What if you are the parent whose child is under these teacher’s care and are not doing so great. Will you feel good that these teachers are spending time earning money and coaching other students, instead of spending more time fulfilling their core duty of nurturing their own school students? I shall assume that the students are not attending their own teachers’ tuition lessons.

When the ministers or MP voice their concerns about current teachers taking tuition job, I believe they have a point. Teachers are complaining that they have too much work to do, not enough rest time, yet how come these teachers still can afford time for earning extra money? My take is that the number of hours is fixed, to allocate time for part time job means something else has been sacrificed, hopefully not at the school’s or students’ expense.

Finally: are they even real current JC lecturers? Parents must ask to view their certificates for verification. There have been cases of tutors faking to be JC lecturers.

Read this if you are a student from Millennia Institute

I was discussing with a student from MI who wanted to join my tuition class and I was having quite a headache whether to accept him. The main reason is because of MI’s weird math syllabus.

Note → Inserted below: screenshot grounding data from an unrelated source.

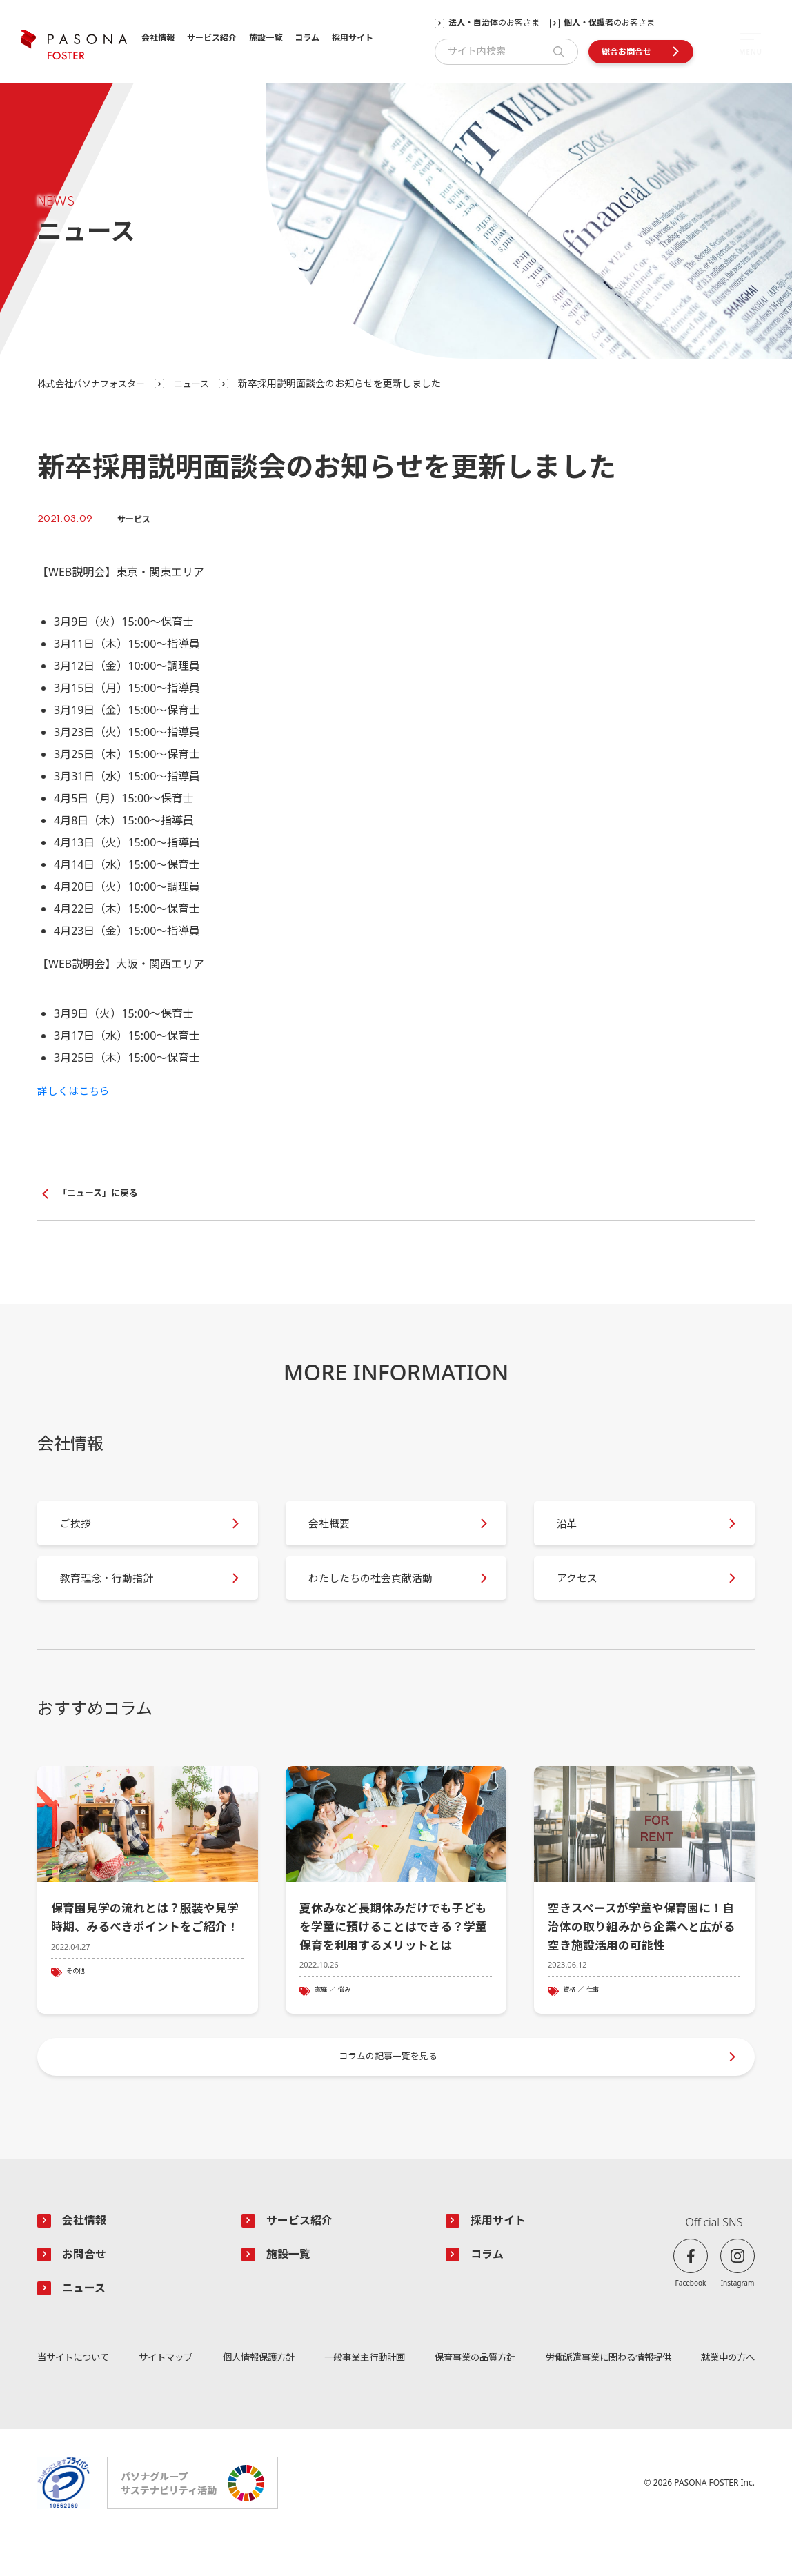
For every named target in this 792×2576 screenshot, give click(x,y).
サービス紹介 (212, 38)
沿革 (573, 1530)
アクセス (583, 1594)
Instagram (738, 2318)
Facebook (690, 2318)
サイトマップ (166, 2396)
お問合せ (86, 2291)
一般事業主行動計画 (362, 2396)
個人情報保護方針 (257, 2396)
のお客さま (493, 23)
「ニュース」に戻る (101, 1193)
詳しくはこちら (76, 1090)
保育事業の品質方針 (471, 2396)
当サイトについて (76, 2396)
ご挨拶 (81, 1530)
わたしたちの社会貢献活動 (379, 1594)
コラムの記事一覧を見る (389, 2088)
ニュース (201, 383)
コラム (307, 38)
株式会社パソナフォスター (95, 383)
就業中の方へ (726, 2396)
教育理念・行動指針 (114, 1594)
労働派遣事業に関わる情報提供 (606, 2396)
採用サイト (352, 38)
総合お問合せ (626, 51)
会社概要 (335, 1530)
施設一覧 (265, 38)
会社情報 (158, 38)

In my previous blog I commented on how it’s not a very good idea to teach vectors (practiced by PJC and NYJC) as it is one of the hardest topic for pure math. MI chose to begin with Complex Numbers, the other hardest topic for Pure Math. Not only that, it is the first time I have seen a school teaching complex numbers, inequalities followed by graphing techniques.

This is actually a bad syllabus in my opinion for a few reasons:

1) When we deal with loci, especially one involving a circle, we can deal with it using either geometry (which alot of students are weak) or we can borrow the concept of Conics (covered in graphing techniques) to help us. Without learning graphing techniques, students are basically left with the option to deal using geometry.

2) Inequalities is dealt using either number line method (algebraic) or graphical approach. Again students not familiar with graphing techniques will be at a big disadvantage.

3) Students trying to find tuition can most likely rely on 1 to 1 tuition (expensive) as tuition centres mostly follow JC 2 year syllabus instead of 3, also most schools usually start with sequences & series or graphing techniques. Complex  numbers is usually taught in year 2.

I told the student to join my class and try it out. He will learn some topics in advance and when MI teaches those topics, it will be a revision.